見て分かると思うが、俊哉は腐男子ってやつらしい。最初は腐男子ってなんだよって思っていたが、コイツといるとなんとなく分かってきた。分からなくて良かったと後から思ったって既に遅し。知らない方が幸せと言う事もあるが、まさにこの事だな。
「平凡で悪かったな」
「なぁにおっ言ってるんだね! 潤ちゃんよ! それが君のいいとこだよ! ハァハァハァハァ」
「ハァハァうるせーよ」
興奮しすぎて息切れしている俊哉にガシッと肩を掴まれ、引く。身体も心も。むしろ引く、かなり引く。
「キモイ、離せ」
冷たく言い放つと、ぐはっ!と言って倒れ込んだ。なんなんだ、コイツは。一体どこで頭ん中の大事なネジを落としてきたんだ。拾ってやるから教えろ。
「平凡のくせに気が強くて口が悪いなんて…」
あ?悪口か?そう思い女座りして倒れこむやつを見下ろすと、ゆっくり右腕を上げた。そして親指をグッと立て最高っ!と一言。
「……くたばれ!」
右足で思いっきりヤツの足を踏みつぶす。痛いっ!と言いつつも何処か夢心地な俊哉は、また自分の世界に入りやがった。ぶつぶつ呟きながらニヤニヤしているヤツは変人を通り越して、変態だ。

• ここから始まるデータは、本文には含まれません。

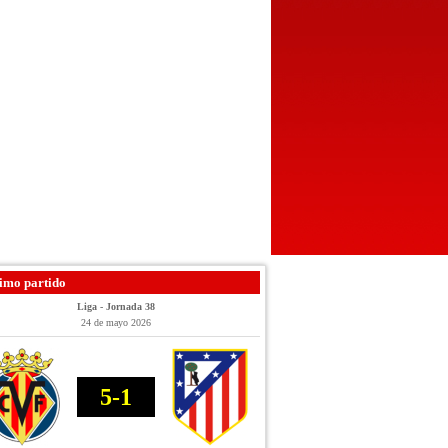
imo partido
Liga - Jornada 38
24 de mayo 2026
5-1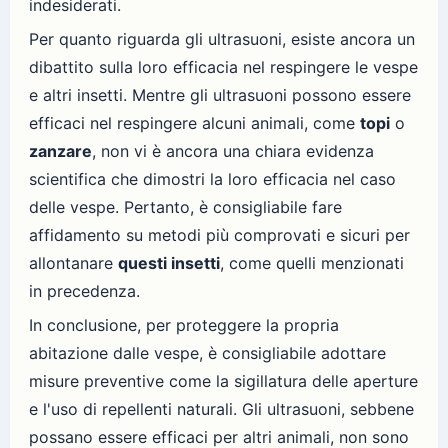
indesiderati.
Per quanto riguarda gli ultrasuoni, esiste ancora un
dibattito sulla loro efficacia nel respingere le vespe
e altri insetti. Mentre gli ultrasuoni possono essere
efficaci nel respingere alcuni animali, come
topi
o
zanzare
, non vi è ancora una chiara evidenza
scientifica che dimostri la loro efficacia nel caso
delle vespe. Pertanto, è consigliabile fare
affidamento su metodi più comprovati e sicuri per
allontanare
questi insetti
, come quelli menzionati
in precedenza.
In conclusione, per proteggere la propria
abitazione dalle vespe, è consigliabile adottare
misure preventive come la sigillatura delle aperture
e l'uso di repellenti naturali. Gli ultrasuoni, sebbene
possano essere efficaci per altri animali, non sono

教室の隅っこに連れて来たのは俊哉のくせに、最終的に興奮しすぎて大声で話していたせいで、結果注目を浴びている。ちなみに今は昼休みなのだが、ちらほらいるクラスメート達はこっちを見て俊哉が騒いでいるって分かると普通通りに戻って行った。あぁお前か、みてぇな。みんなも知っている。俊哉がキモくて変人で変態でネジが一本足りないって事をな。
そう、これが日常茶飯事。俺、山本 潤(やまもとじゅん)にとっての日常なのだ。うざったい日常の原因を置いて、もうすぐ始まる授業の準備を始める為に席に戻る。
さっき触られた両腕の左腕を右手で触ると熱くなっている気がした。別に痛かったからじゃない。
―――触られた場所が熱くなる理由は俺だけの秘密。